6 Agustos 2015 geç öğleden sonrasi, arabama binip Erciyes Sutdonduran Yaylasi'na ciktim. Artik, küçük otomobillerin bile rahatlikla çıkabileceği bir toprak yol mevcut.
Kısa aksamüstünü, çevrede takılarak geçirdim ve gecelemek üzere tekrar araca bindim. Çadır kurmakla uğraşmak istemiyor ve araç ile gelmiş ve yalnizken de bu konforu kullanmak istiyordum.
Yemek yapma, rahat rahat oturarak yemek yeme gibi işleri hallettikten sonra, uzunca kitap okuyup arka koltuğa kıvrıldım ve kendimi uykuya bıraktım. Gayet rahat bir uykuydu. Öyle ki, bir ara uyandığımda saate baktım ve 04:30 olduğunu farkettim. Geç bile sayılırdı,çadırda yatıyor olsam, gece boyu defalarca kez uyanırdım herhalde.
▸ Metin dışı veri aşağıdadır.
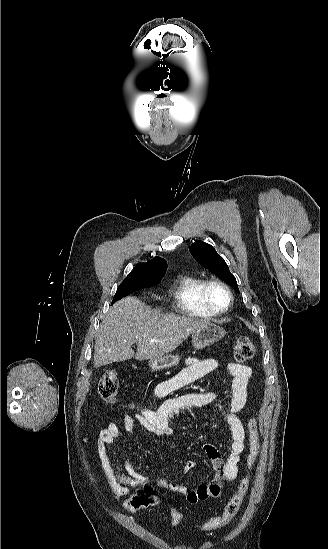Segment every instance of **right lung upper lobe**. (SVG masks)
Segmentation results:
<instances>
[{"label":"right lung upper lobe","instance_id":"1","mask_svg":"<svg viewBox=\"0 0 328 549\" xmlns=\"http://www.w3.org/2000/svg\"><path fill=\"white\" fill-rule=\"evenodd\" d=\"M144 268H150V269H156L160 271H166L167 264L166 261L160 257H154L152 260L148 261L147 263H141L135 268H133L132 272L143 270Z\"/></svg>","mask_w":328,"mask_h":549}]
</instances>
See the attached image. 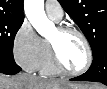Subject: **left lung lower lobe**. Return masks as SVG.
Returning a JSON list of instances; mask_svg holds the SVG:
<instances>
[{"label": "left lung lower lobe", "mask_w": 107, "mask_h": 89, "mask_svg": "<svg viewBox=\"0 0 107 89\" xmlns=\"http://www.w3.org/2000/svg\"><path fill=\"white\" fill-rule=\"evenodd\" d=\"M71 80L101 82L107 85V46L93 53V62L89 70Z\"/></svg>", "instance_id": "0a47b994"}]
</instances>
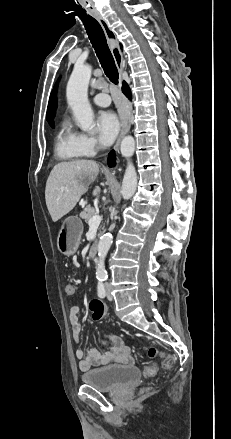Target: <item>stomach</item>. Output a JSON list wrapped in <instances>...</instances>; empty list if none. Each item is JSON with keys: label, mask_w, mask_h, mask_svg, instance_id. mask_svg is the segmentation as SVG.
<instances>
[{"label": "stomach", "mask_w": 231, "mask_h": 439, "mask_svg": "<svg viewBox=\"0 0 231 439\" xmlns=\"http://www.w3.org/2000/svg\"><path fill=\"white\" fill-rule=\"evenodd\" d=\"M82 233L83 224L81 220L76 216L67 218L58 234V250L65 256L75 254L78 250Z\"/></svg>", "instance_id": "0dacf381"}]
</instances>
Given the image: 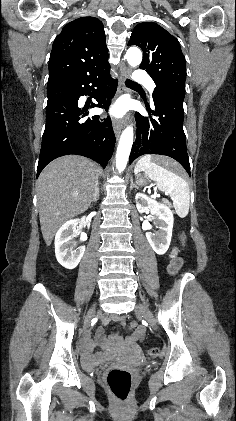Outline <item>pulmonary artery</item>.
Instances as JSON below:
<instances>
[{"label": "pulmonary artery", "mask_w": 236, "mask_h": 421, "mask_svg": "<svg viewBox=\"0 0 236 421\" xmlns=\"http://www.w3.org/2000/svg\"><path fill=\"white\" fill-rule=\"evenodd\" d=\"M148 72L146 69H138L134 71L135 80L138 85L142 86H151L153 84V79L147 77ZM150 95H152L153 87L149 89Z\"/></svg>", "instance_id": "pulmonary-artery-1"}]
</instances>
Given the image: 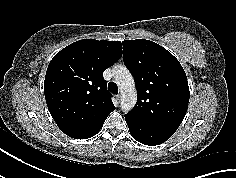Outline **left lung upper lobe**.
Listing matches in <instances>:
<instances>
[{"mask_svg":"<svg viewBox=\"0 0 236 178\" xmlns=\"http://www.w3.org/2000/svg\"><path fill=\"white\" fill-rule=\"evenodd\" d=\"M122 45L124 63L137 88V103L125 118L175 132L190 98L181 64L165 48L149 40H125Z\"/></svg>","mask_w":236,"mask_h":178,"instance_id":"1","label":"left lung upper lobe"}]
</instances>
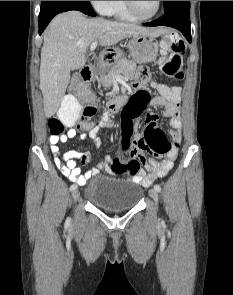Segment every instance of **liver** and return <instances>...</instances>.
Masks as SVG:
<instances>
[{
	"label": "liver",
	"mask_w": 233,
	"mask_h": 295,
	"mask_svg": "<svg viewBox=\"0 0 233 295\" xmlns=\"http://www.w3.org/2000/svg\"><path fill=\"white\" fill-rule=\"evenodd\" d=\"M163 32L104 18L88 19L76 10L58 14L44 33L41 49L39 88L45 116L50 118L59 109L70 72L85 66L90 44L99 40L101 46H112L134 35L157 37Z\"/></svg>",
	"instance_id": "liver-1"
}]
</instances>
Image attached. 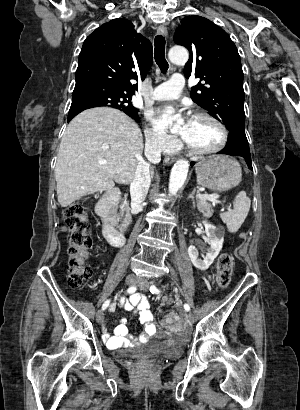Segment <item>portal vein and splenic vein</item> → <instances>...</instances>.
I'll list each match as a JSON object with an SVG mask.
<instances>
[{
    "label": "portal vein and splenic vein",
    "instance_id": "1",
    "mask_svg": "<svg viewBox=\"0 0 300 410\" xmlns=\"http://www.w3.org/2000/svg\"><path fill=\"white\" fill-rule=\"evenodd\" d=\"M98 163L103 165V164H106L107 162L103 159H99ZM197 198L199 200L203 199V200L215 201L216 199L219 198V195L218 194H197Z\"/></svg>",
    "mask_w": 300,
    "mask_h": 410
}]
</instances>
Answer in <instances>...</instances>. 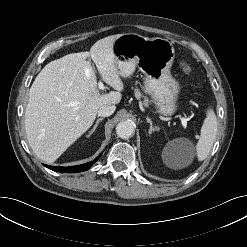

Su ısıttım, yarım fincan kahve içtim ve yola düştüm. Gecenin karanlığı kırılmaya başlamıştı ve fenere ihtiyaç duymaksızın işlerimi halledebiliyor, önümü görebiliyordum.
Yükseldim, kuzay yamacı sağ tarafında bulunan kar-buz kulvarına sardırdım. Bir süre sonra yukarıdaki bele ulaştım ve burada krampon, kazma gibi aletlerden kurtularak birşeyler yedim. Ardından sırt hattını takip ederek, 7 Agustos 2015 tarihinde, bir kez daha zirveye ulaştım.
Bilirsiniz, bu ve benzeri çıkışlar genelde çok yazmaya deger gelmez bana. Ancak bunun soyle bir anlamı vardi: 22 Subat 2014'te gecirdigim kazanın 18 ay ardindan, daha evvel yapmaya kabil olsam da bir sekilde ve cesitli sebeplerle ilk kez gercek anlamda bir dağa dönüyordum. Kendimle yalniz kalıyor, doğayı tanıyor, alpinizmi yeniden yaşıyordum. Alpinizme dair çok basit bazı şeyler de bile ne denli köreldiğimi, paslandığımı farkettim.
Dağ -benim için- harikaydi! Soğuk değildi, sıcak değildi. Güneş yoktu, yağmur yoktu, rüzgar yoktu. Enfesti.